Pues lo que tu y yo hemos imaginado es lo que le ha pasado Carla Simón con tu pelicula Alcarrás. Resulta que la distribuidora ha dado la posibilidad a los cines de emitir la película en catalán con y sin subtítulos. Esto ha hecho que varios perfiles en las redes sociales hablen de mezquindades, vergüenzas, blabla. Incluso algunos perfiles abogan por boicotear la película si los cines no aceptan emitir en catalán sin subtítulos. Al ser cuestionado sobre el asunto, el director, con la valentía necesaria, ha afirmado que no solo se han distribuido copias de la cinta con subtítulos, pero esta a punto de salir, sin tardar mucho, una version doblada al idioma español. El resultado de este trabajo de doblaje permitirá Alcarrás puede podrá verse en 150 cines de la península, para los apenas sesenta en los que podría emitirse Verano 1993, su película anterior, que no fue doblada. Después de todo, ¿qué podría ser más gratificante para un creador que el hecho de que su trabajo llegue a tantas personas como sea posible? Siendo ambos idiomas oficiales, es evidente que dejar el español fuera de la ecuación impide la conexión con innumerables oyentes, ¿se lo puede permitir un creador?

Las dos preguntas que se ciernen sobre el párrafo anterior pueden responderse fácilmente si se aplica un poco de sentido común, pero resulta que este sentido dejo de prevalecer en este pais nuestro hace mucho tiempodonde hay niños que no pueden estudiar en su lengua materna a pesar de ser oficialdonde plataformas de series privadas están obligados a mantener cuotas con contenidos de tal o cual idiomadonde los intervinientes que esgrimen un determinado lenguaje son vetados en los medios… La función comunicativa del lenguaje ha dado dio paso a un repugnante predominio del factor político, dejando atrás la paz lingüística que llegó a reinar en algún momento de la democracia.

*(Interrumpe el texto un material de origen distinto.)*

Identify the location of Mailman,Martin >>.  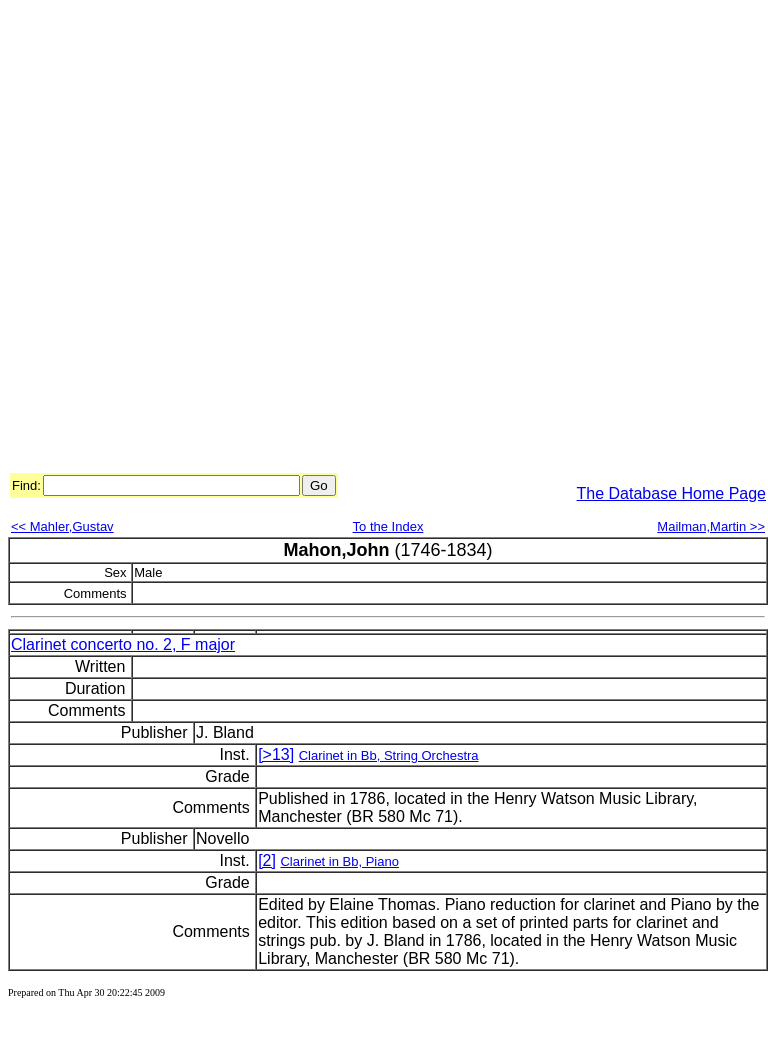 (711, 526).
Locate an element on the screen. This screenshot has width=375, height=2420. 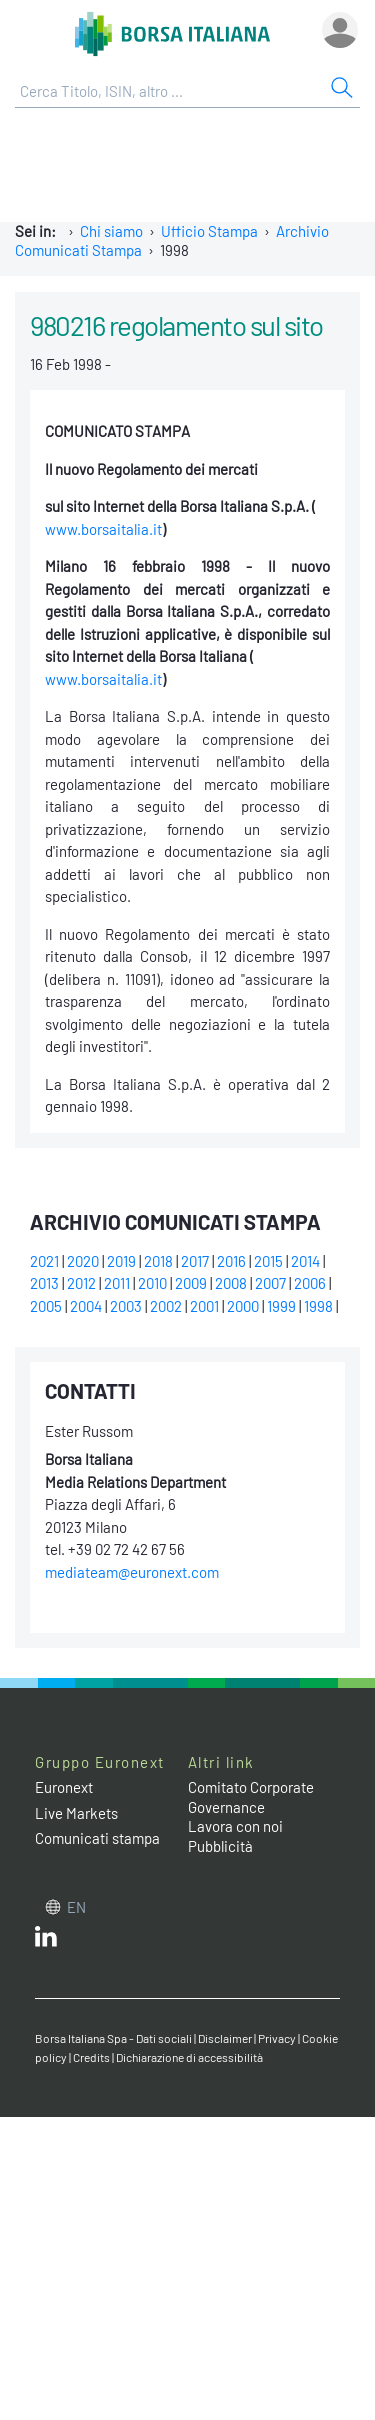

Ver a los vecinos golpearse con garrotes goyescos porque quien reparte la comida maneja un lenguaje específico produce un susto similar al descrito por los rostros desarticulados del pintor aragonés. No son los idiomas los que nos dividen, sino la proyección política que les han echado un puñado de políticos. si, como dije Wittgenstein, el lenguaje define los límites de nuestro mundo, claro que nos queda uno muy cerrado y decimonónico, con su olor a naftalina, su despotismo y su todo. De todas formas.